Source material →
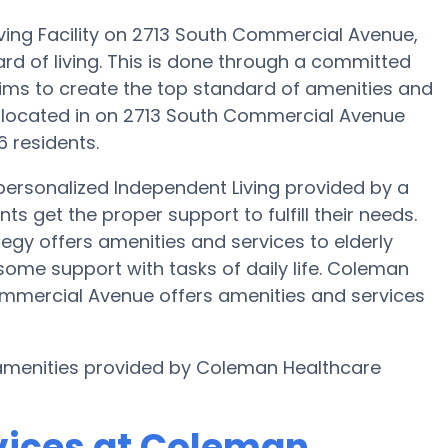
ving Facility on 2713 South Commercial Avenue,
ard of living. This is done through a committed
ims to create the top standard of amenities and
s located in on 2713 South Commercial Avenue
6 residents.
ersonalized Independent Living provided by a
s get the proper support to fulfill their needs.
egy offers amenities and services to elderly
some support with tasks of daily life. Coleman
mmercial Avenue offers amenities and services
r amenities provided by Coleman Healthcare
vices at Coleman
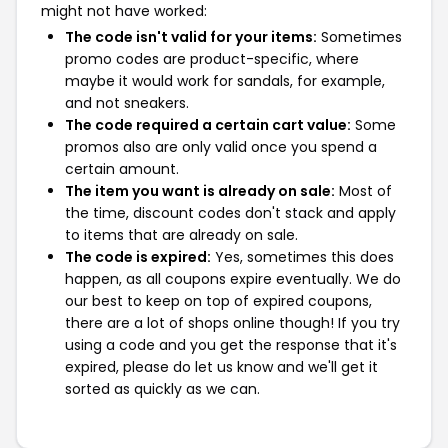
might not have worked:
The code isn't valid for your items:
Sometimes
promo codes are product-specific, where
maybe it would work for sandals, for example,
and not sneakers.
The code required a certain cart value:
Some
promos also are only valid once you spend a
certain amount.
The item you want is already on sale:
Most of
the time, discount codes don't stack and apply
to items that are already on sale.
The code is expired:
Yes, sometimes this does
happen, as all coupons expire eventually. We do
our best to keep on top of expired coupons,
there are a lot of shops online though! If you try
using a code and you get the response that it's
expired, please do let us know and we'll get it
sorted as quickly as we can.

What is being asked →
Search the material above for "codes". Copy each line that has it.

Task solution →
promo codes are product-specific, where
the time, discount codes don't stack and apply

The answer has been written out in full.